EXERCISE: Filter the records below for the word "Créer". Keep each line that has it.

INPUT FOR THIS TASK:
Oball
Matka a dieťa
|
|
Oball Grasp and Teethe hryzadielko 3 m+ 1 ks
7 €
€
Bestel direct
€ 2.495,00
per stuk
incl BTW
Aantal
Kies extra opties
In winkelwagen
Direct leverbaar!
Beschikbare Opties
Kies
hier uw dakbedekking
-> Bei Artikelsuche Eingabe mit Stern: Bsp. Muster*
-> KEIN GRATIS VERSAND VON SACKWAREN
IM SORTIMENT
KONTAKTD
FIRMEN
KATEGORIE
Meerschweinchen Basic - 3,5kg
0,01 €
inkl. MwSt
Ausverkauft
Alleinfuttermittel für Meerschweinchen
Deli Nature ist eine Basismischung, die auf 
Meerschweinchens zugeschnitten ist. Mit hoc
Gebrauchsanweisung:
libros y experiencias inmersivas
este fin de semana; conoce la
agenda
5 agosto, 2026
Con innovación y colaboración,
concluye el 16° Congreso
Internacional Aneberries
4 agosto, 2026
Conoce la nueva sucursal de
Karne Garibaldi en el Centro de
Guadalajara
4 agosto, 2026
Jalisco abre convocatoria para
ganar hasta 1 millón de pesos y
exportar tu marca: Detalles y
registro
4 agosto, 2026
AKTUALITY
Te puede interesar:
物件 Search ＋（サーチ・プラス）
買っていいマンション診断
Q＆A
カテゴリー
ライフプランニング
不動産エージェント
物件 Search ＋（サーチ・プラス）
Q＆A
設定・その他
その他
--
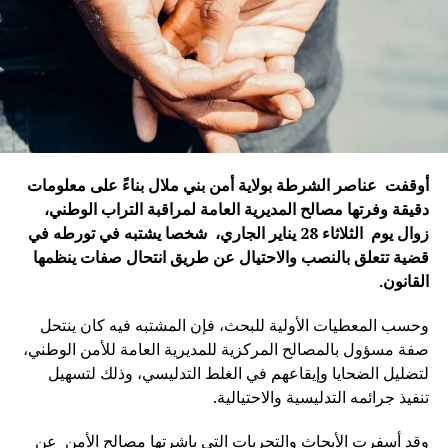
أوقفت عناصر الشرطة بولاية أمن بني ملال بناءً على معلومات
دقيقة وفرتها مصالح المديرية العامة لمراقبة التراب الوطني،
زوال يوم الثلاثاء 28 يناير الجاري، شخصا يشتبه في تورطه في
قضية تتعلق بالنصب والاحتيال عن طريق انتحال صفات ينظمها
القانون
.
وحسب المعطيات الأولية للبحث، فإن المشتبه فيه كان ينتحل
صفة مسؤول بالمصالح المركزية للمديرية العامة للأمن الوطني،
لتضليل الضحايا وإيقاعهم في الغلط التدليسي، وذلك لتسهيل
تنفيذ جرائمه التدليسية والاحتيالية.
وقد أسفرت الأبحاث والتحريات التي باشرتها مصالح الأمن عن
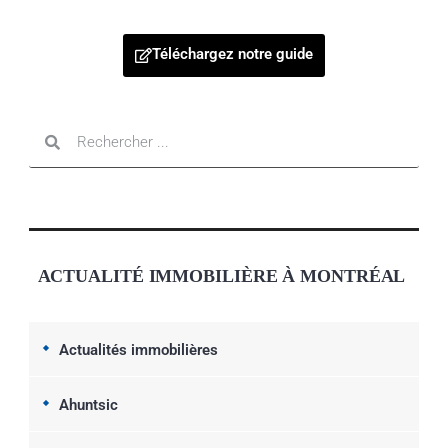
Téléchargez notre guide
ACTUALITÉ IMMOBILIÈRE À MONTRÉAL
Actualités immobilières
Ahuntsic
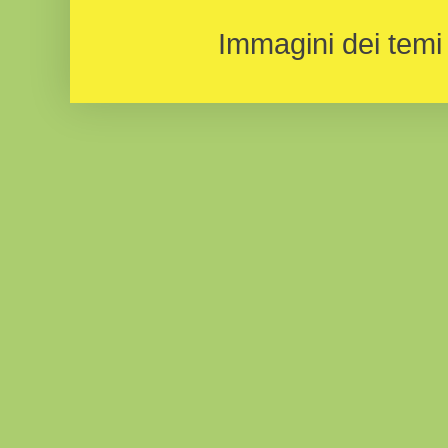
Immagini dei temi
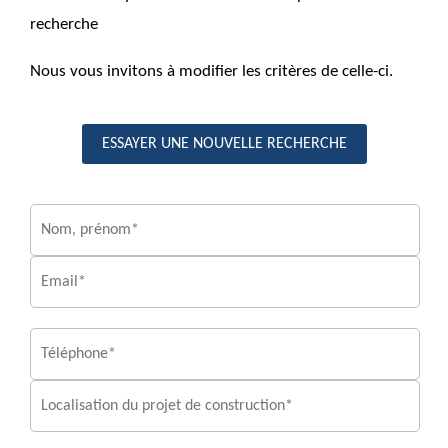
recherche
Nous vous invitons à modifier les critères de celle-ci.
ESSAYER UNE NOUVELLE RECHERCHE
...
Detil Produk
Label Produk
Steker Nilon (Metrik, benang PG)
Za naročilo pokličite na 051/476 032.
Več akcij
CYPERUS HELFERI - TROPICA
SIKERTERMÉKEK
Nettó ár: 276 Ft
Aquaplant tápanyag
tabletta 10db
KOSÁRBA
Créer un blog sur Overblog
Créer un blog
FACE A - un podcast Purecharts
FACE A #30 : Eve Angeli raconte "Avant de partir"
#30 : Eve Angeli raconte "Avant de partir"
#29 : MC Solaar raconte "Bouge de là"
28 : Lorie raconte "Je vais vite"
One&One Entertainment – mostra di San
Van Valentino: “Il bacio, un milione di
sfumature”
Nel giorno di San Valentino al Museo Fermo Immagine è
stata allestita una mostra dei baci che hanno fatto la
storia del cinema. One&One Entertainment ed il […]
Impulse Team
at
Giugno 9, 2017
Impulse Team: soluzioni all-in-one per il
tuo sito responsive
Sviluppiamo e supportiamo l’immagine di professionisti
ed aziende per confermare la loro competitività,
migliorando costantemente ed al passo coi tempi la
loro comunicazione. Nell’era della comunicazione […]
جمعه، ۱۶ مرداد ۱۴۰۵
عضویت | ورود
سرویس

EXERCISE RESULT:
Créer un blog sur Overblog
Créer un blog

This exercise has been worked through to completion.